EXTRAIT :
 
Il avait réussi à gagner son logement sans rencontrer âme qui vive. À cette heure du petit matin, la plupart des honnêtes gens dorment d'un sommeil sans rêves.
La femme qui était dans la chambre, elle, ne dormait pas. Presque chaque nuit, elle l'attendait ainsi, la peur au ventre. La plupart du temps, elle se figeait dans une immobilité feinte qui suffisait à lui assurer une certaine tranquillité jusqu'au lever du jour, mais cette fois, les sens en éveil, elle écoutait les bruits qui provenaient de la pièce contigüe. Au lieu de s'écrouler sur le lit comme il en avait l'habitude, son compagnon ouvrait grand le robinet d'eau, qui coulait abondamment, sollicitant bruyamment les antiques canalisations. Non seulement il allait réveiller tout l'immeuble, mais il risquait aussi de troubler le sommeil de l'enfant qui dormait à côté. Elle se leva et traversa la chambre à pas feutrés.
Ce qu'elle surprit alors, il lui serait à jamais impossible de l'oublier, elle le savait.
L'homme ramassa ses vêtements, précipitamment jetés sur le sol. Ils portaient de nombreuses taches de ce rouge profond auquel rien d'autre ne ressemble. Il plongea les frusques, preuve trop éloquente de son méfait, dans le baquet à linge. Aussitôt, l'eau se colora d'un rose vif qui suffit à la faire défaillir.
- Mon Dieu ! Mais qu'as-tu fait ?
Elle n'avait pu retenir l'exclamation épouvantée qui lui était venue aux lèvres.
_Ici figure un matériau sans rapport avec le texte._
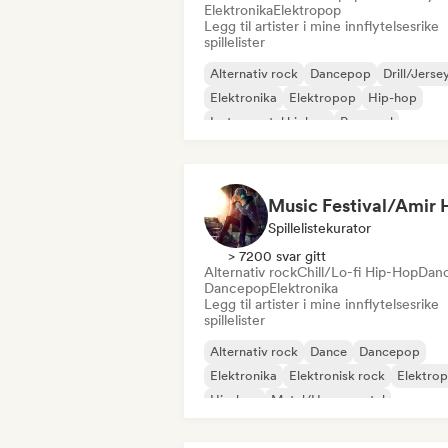
Elektronika
Elektropop
Legg til artister i mine innflytelsesrike
spillelister
Alternativ rock
Dancepop
Drill/Jerse
Elektronika
Elektropop
Hip-hop
Instrumental hiphop
Pop-soul
Spillelistekurator
> 7200 svar gitt
Alternativ rock
Chill/Lo-fi Hip-Hop
Dan
Dancepop
Elektronika
Legg til artister i mine innflytelsesrike
spillelister
Alternativ rock
Dance
Dancepop
Elektronika
Elektronisk rock
Elektro
Hip-hop
Metal/Heavy metal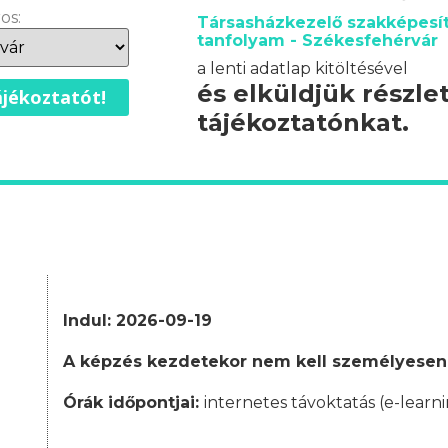
os:
Társasházkezelő szakképesít
tanfolyam - Székesfehérvár
a lenti adatlap kitöltésével
és elküldjük részle
jékoztatót!
tájékoztatónkat.
Indul: 2026-09-19
A képzés kezdetekor nem kell személyesen
Órák időpontjai:
internetes távoktatás (e-learni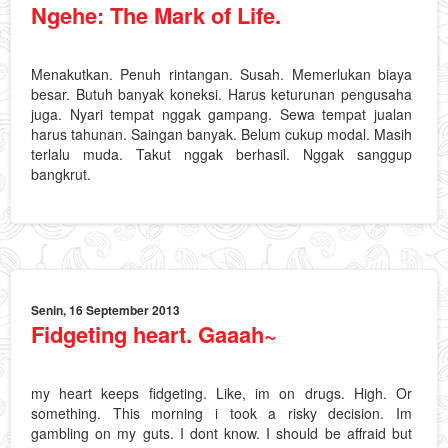
Ngehe: The Mark of Life.
Menakutkan. Penuh rintangan. Susah. Memerlukan biaya
besar. Butuh banyak koneksi. Harus keturunan pengusaha
juga. Nyari tempat nggak gampang. Sewa tempat jualan
harus tahunan. Saingan banyak. Belum cukup modal. Masih
terlalu muda. Takut nggak berhasil. Nggak sanggup
bangkrut.
Senin, 16 September 2013
Fidgeting heart. Gaaah~
my heart keeps fidgeting. Like, im on drugs. High. Or
something. This morning i took a risky decision. Im
gambling on my guts. I dont know. I should be affraid but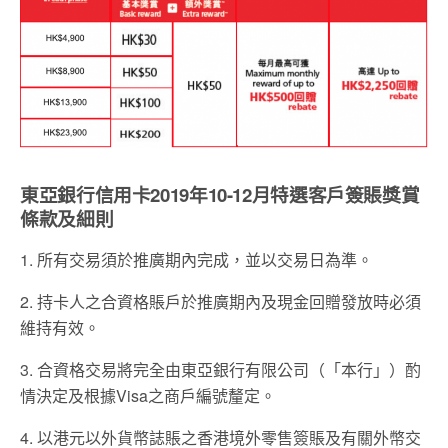
東亞銀行信用卡2019年10-12月特選客戶簽賬獎賞
條款及細則
1. 所有交易須於推廣期內完成，並以交易日為準。
2. 持卡人之合資格賬戶於推廣期內及現金回贈發放時必須
維持有效。
3. 合資格交易將完全由東亞銀行有限公司（「本行」）酌
情決定及根據Visa之商戶編號釐定。
4. 以港元以外貨幣誌賬之香港境外零售簽賬及有關外幣交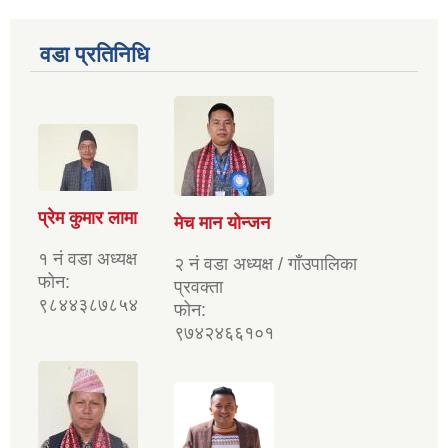
वडा प्रतिनिधि
प्रेम कुमार लामा
मेच मान योन्जन
१ नं वडा अध्यक्ष
२ नं वडा अध्यक्ष / गाँउपालिका
फोन:
प्रवक्ता
९८४४३८७८५४
फोन:
९७४२४६६१०१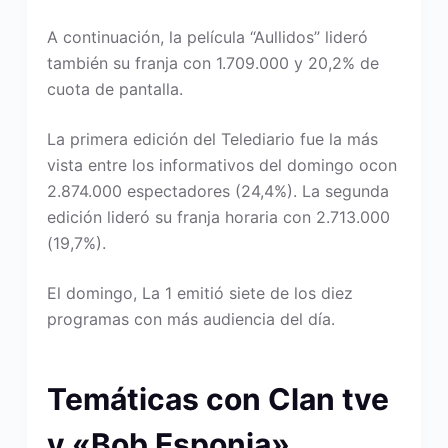
A continuación, la película “Aullidos” lideró
también su franja con 1.709.000 y 20,2% de
cuota de pantalla.
La primera edición del Telediario fue la más
vista entre los informativos del domingo ocon
2.874.000 espectadores (24,4%). La segunda
edición lideró su franja horaria con 2.713.000
(19,7%).
El domingo, La 1 emitió siete de los diez
programas con más audiencia del día.
Temáticas con Clan tve
y «Bob Esponja»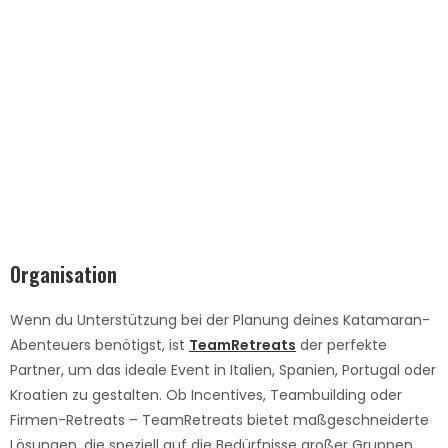
Jetzt kostenloses Beratungsgespräch
vereinbaren
Erhalte maßgeschneiderte Lösungen für dein
Team-Retreat.
Erfahre mehr
Organisation
Wenn du Unterstützung bei der Planung deines Katamaran-
Abenteuers benötigst, ist
TeamRetreats
der perfekte
Partner, um das ideale Event in Italien, Spanien, Portugal oder
Kroatien zu gestalten. Ob Incentives, Teambuilding oder
Firmen-Retreats – TeamRetreats bietet maßgeschneiderte
Lösungen, die speziell auf die Bedürfnisse großer Gruppen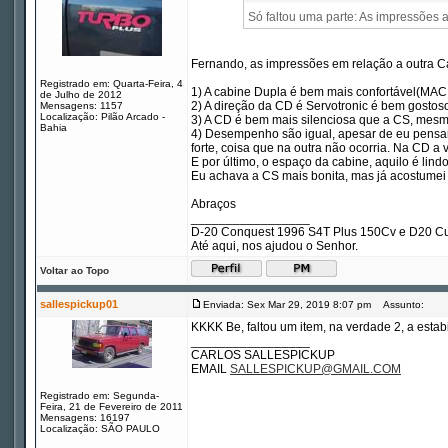
Só faltou uma parte: As impressões 
Fernando, as impressões em relação a outra Ca
Registrado em: Quarta-Feira, 4
1) A cabine Dupla é bem mais confortável(MACI
de Julho de 2012
2) A direção da CD é Servotronic é bem gostoso 
Mensagens: 1157
Localização: Pilão Arcado -
3) A CD é bem mais silenciosa que a CS, mesmo
Bahia
4) Desempenho são igual, apesar de eu pensar 
forte, coisa que na outra não ocorria. Na CD
E por último, o espaço da cabine, aquilo é li
Eu achava a CS mais bonita, mas já acostumei
Abraços
_________________
D-20 Conquest 1996 S4T Plus 150Cv e D20 Cu
Até aqui, nos ajudou o Senhor.
Voltar ao Topo
sallespickup01
Enviada: Sex Mar 29, 2019 8:07 pm
Assunto:
KKKK Be, faltou um item, na verdade 2, a esta
_________________
CARLOS SALLESPICKUP
EMAIL
SALLESPICKUP@GMAIL.COM
Registrado em: Segunda-
Feira, 21 de Fevereiro de 2011
Mensagens: 16197
Localização: SÃO PAULO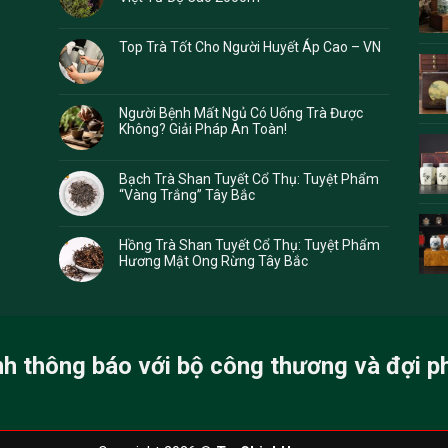
Top Trà Tốt Cho Người Huyết Áp Cao – VN
Người Bệnh Mất Ngủ Có Uống Trà Được
Không? Giải Pháp An Toàn!
Bạch Trà Shan Tuyết Cổ Thụ: Tuyệt Phẩm
“Vàng Trắng” Tây Bắc
Hồng Trà Shan Tuyết Cổ Thụ: Tuyệt Phẩm
Hương Mật Ong Rừng Tây Bắc
nh thông báo với bộ công thương và đợi p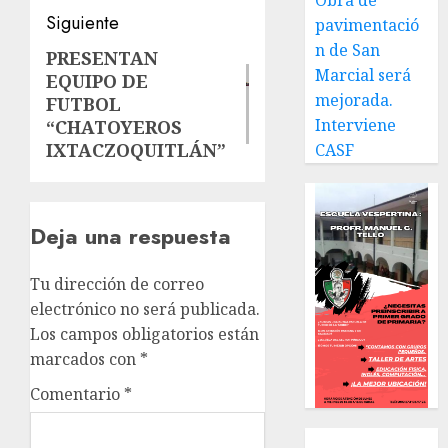
Obra de
Siguiente
pavimentació
n de San
PRESENTAN
Siguiente
Marcial será
EQUIPO DE
entrada:
mejorada.
FUTBOL
Interviene
“CHATOYEROS
IXTACZOQUITLÁN”
CASF
Deja una respuesta
Tu dirección de correo
electrónico no será publicada.
Los campos obligatorios están
marcados con
*
Comentario
*
Local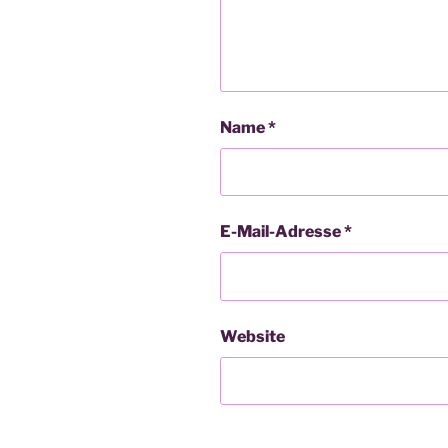
Name
*
E-Mail-Adresse
*
Website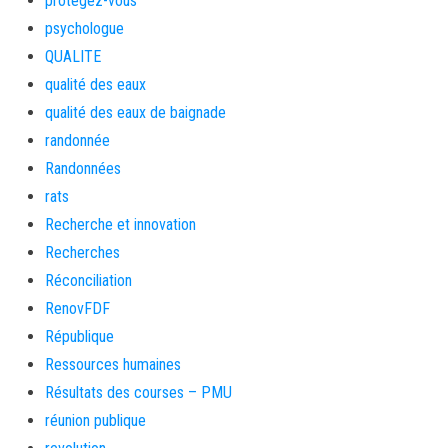
protegez-vous
psychologue
QUALITE
qualité des eaux
qualité des eaux de baignade
randonnée
Randonnées
rats
Recherche et innovation
Recherches
Réconciliation
RenovFDF
République
Ressources humaines
Résultats des courses – PMU
réunion publique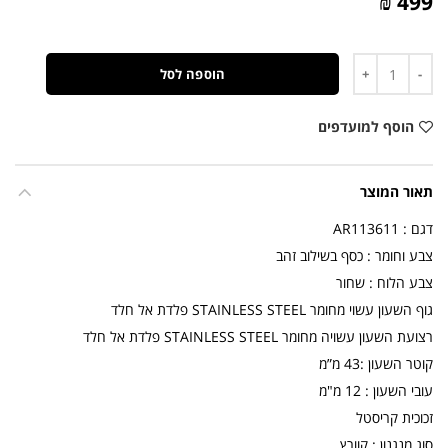
499 ₪
כמות
הוספה לסל
הוסף למועדפים
תאור המוצר
דגם : AR113611
צבע וחומר : כסף בשילוב זהב
צבע הלוח : שחור
גוף השעון עשוי מחומר STAINLESS STEEL פלדת אל חלד
רצועת השעון עשויה מחומר STAINLESS STEEL פלדת אל חלד
קוטר השעון :43 מ”מ
עובי השעון : 12 מ"מ
זכוכית קריסטל
סוג מנגנון : קוורץ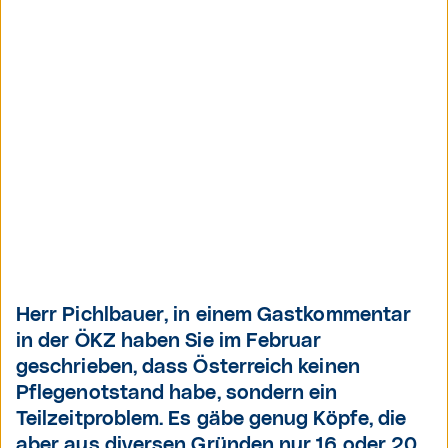
Herr Pichlbauer, in einem Gastkommentar
in der ÖKZ haben Sie im Februar
geschrieben, dass Österreich keinen
Pflegenotstand habe, sondern ein
Teilzeitproblem. Es gäbe genug Köpfe, die
aber aus diversen Gründen nur 16 oder 20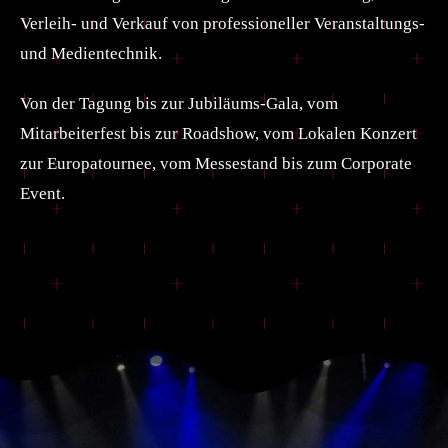
Verleih- und Verkauf von professioneller Veranstaltungs-
und Medientechnik.
Von der Tagung bis zur Jubiläums-Gala, vom
Mitarbeiterfest bis zur Roadshow, vom Lokalen Konzert
zur Europatournee, vom Messestand bis zum Corporate
Event.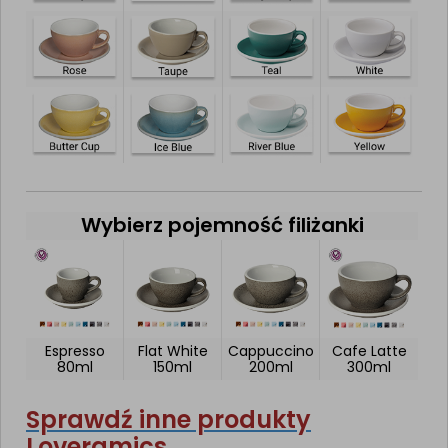
Wybierz pojemność filiżanki
Espresso
Flat White
Cappuccino
Cafe Latte
80ml
150ml
200ml
300ml
Sprawdź inne produkty
Loveramics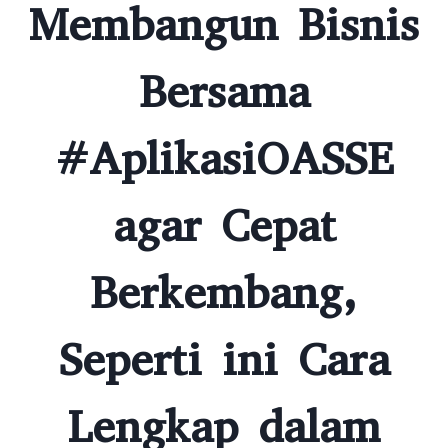
Membangun Bisnis
Bersama
#AplikasiOASSE
agar Cepat
Berkembang,
Seperti ini Cara
Lengkap dalam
Il s'était retourné, le regard fixe et l'air menaçant, et il avait prononcé cette phrase qui devait la poursuivre jusqu'à la fin de sa vie :
- Si tu parles, je te tue !
Il en était capable, elle n'en doutait pas.
...
Après son départ, la femme était restée longtemps prostrée, les yeux fixés sur des visions horribles qui peuplaient le vide. Elle écoutait la respiration régulière de l'enfant assoupi à côté d'elle. L'avenir la terrifiait. Partir ! " Il faut partir ", se répétait-elle sans parvenir à bouger. L'homme ne s'arrêterait plus. Un jour, peut-être, ce serait son sang à elle qui salirait ses mains. Ou celui de son enfant…
Cette pensée lui fit l'effet d'un détonateur. Avait-elle le temps de lui échapper avant qu'il ne revienne ? Elle n'en savait rien. Cette nuit avait brouillé tous les codes. Mais si elle attendait encore, elle n'aurait sans doute plus le loisir de se poser la question.
Soudain, le calme revint dans ses pensées. Avec méthode et précipitation à la fois, elle rassembla les quelques bagages indispensables à leur départ, rafla les quelques sous, maigre reliquat de sa paye de secrétaire, qui traînaient de-ci, de-là, et réveilla son fils.
Elle ne sut jamais que l'homme ne rentrerait pas, ni ce matin-là ni jamais. Avant le lever du jour, elle avait quitté son foyer.